Discovery Writing: Design as an Emergent Property of Code

Brandon Sanderson often states; "be a chef, not a cook". Throughout his lecture series, he explains the concept of ‘discovery writing’ – a concept which reflects the foundation of my software development philosophy.

Discovery writers typically embark on their creative process with naught but a few ideas, vague concepts, a pen and a piece of paper. From there, the story grows. Messy, imperfect and endogenous.'Outliners', on the other hand, will rigorously plan, review, and subsequently, execute their story in a controlled and planned fashion. While Sanderson emphasises that this is not a binary–and indeed, encourages that authors might adopt any mix of approaches that suit them – there is one key distinction: cooks follow a recipe, while chefs invent. When provided a range of tools, adopt the ones that suit you, and blend them creatively. Own the process you use to create.

Background

Software for me, initially, was a means, not an end. Scrappy scripts and patchy codebases. The goal was to analyze or display data, not to think about how it was structured through code. As I was confronted with harder challenges over the years, I was forced into creating/copying patterns that were more effective. Eventually, I started to consider code and infrastructure on a deeper and more thoughtful level. From those earlier years, my approach has always been to 'learn by doing'. It is only after those initial forays do I have the confidence to 'put pen to paper' and start outlining software designs.

Friction

A staple of software engineering is clear organisation. A simplified view of the development lifecycle is often represented linearly:

I tend to prefer the following:

Engineers are not a monolith. That being said, there tends to be a preference for familiarity and predictability among engineers. Strong opinions, strongly held. The premise of 'Discovery Writing' can irritate collaborators (especially when not properly communicated or disguised). Frequent refactors, pivots, and experimental components of the stack can (understandably) be frustrating to work with. This is particularly true in an environment that desperately attempts to reliably calculate predictability of productivity with OKRs, points, evaluations, roadmaps, jira boards, and whatever the next shiny methodology is...

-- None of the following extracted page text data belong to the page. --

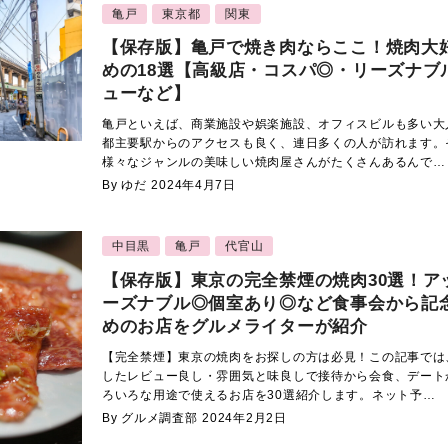
亀戸
東京都
関東
【保存版】亀戸で焼き肉ならここ！焼肉大
めの18選【高級店・コスパ◎・リーズナブ
ューなど】
亀戸といえば、商業施設や娯楽施設、オフィスビルも多い大
都主要駅からのアクセスも良く、連日多くの人が訪れます。
様々なジャンルの美味しい焼肉屋さんがたくさんあるんで…
By ゆだ
2024年4月7日
中目黒
亀戸
代官山
【保存版】東京の完全禁煙の焼肉30選！ア
ーズナブル◎個室あり◎など食事会から記
めのお店をグルメライターが紹介
【完全禁煙】東京の焼肉をお探しの方は必見！この記事では
したレビュー良し・雰囲気と味良しで接待から会食、デート
ろいろな用途で使えるお店を30選紹介します。ネット予…
By グルメ調査部
2024年2月2日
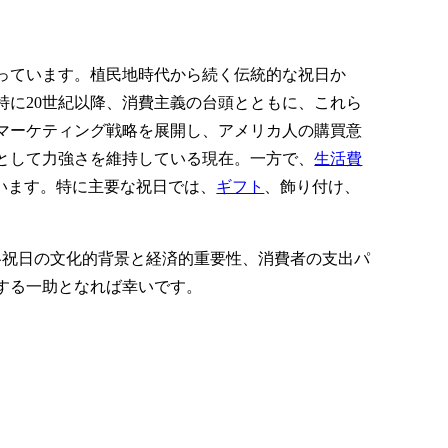
っています。植民地時代から続く伝統的な祝日か
に20世紀以降、消費主義の台頭とともに、これら
マーケティング戦略を展開し、アメリカ人の購買意
として力強さを維持している現在。一方で、
生活費
います。特に主要な祝日では、
ギフト
、飾り付け、
各祝日の文化的背景と経済的重要性、消費者の支出パ
する一助となれば幸いです。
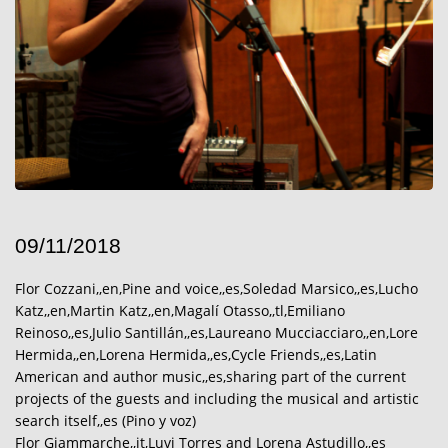
09/11/2018
Flor Cozzani,,en,Pine and voice,,es,Soledad Marsico,,es,Lucho
Katz,,en,Martin Katz,,en,Magalí Otasso,,tl,Emiliano
Reinoso,,es,Julio Santillán,,es,Laureano Mucciacciaro,,en,Lore
Hermida,,en,Lorena Hermida,,es,Cycle Friends,,es,Latin
American and author music,,es,sharing part of the current
projects of the guests and including the musical and artistic
search itself,,es (Pino y voz)
Flor Giammarche,,it,Luvi Torres and Lorena Astudillo,,es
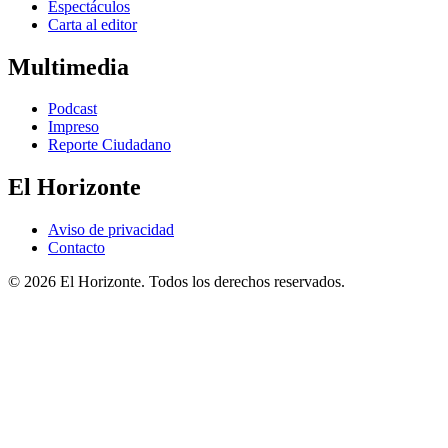
Espectáculos
Carta al editor
Multimedia
Podcast
Impreso
Reporte Ciudadano
El Horizonte
Aviso de privacidad
Contacto
© 2026 El Horizonte. Todos los derechos reservados.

None of this is to say that planning-forward approaches are wrong – just that mine is different. I want to explain how I approach code and why I approach it this way.

Why

Scientific software, like science, suffers from a high failure rate. Scientific research is specialised and fragmented. Each scientist uses a very specific lexicon, for a very specific domain, which they investigate with very specific methods. I've always experienced this through the flat-file formats I'm forced to work with for a given modality of data. NIfTI or DICOM files for radiology, H5AD files for single-cell transcriptomics, Zarr for spatial data, TIFF for microscopy, CSVs for bulk transcriptomics... the list goes on. It is natural for any engineer to look at this fragmented space and either want to consolidate and re-organise. Particularly given the prevalence of multi-modal (cross-domain) analyses nowadays. Data scientists are forced to hundreds of hours navigating and learning diverse data representations, rather than focusing on analysis.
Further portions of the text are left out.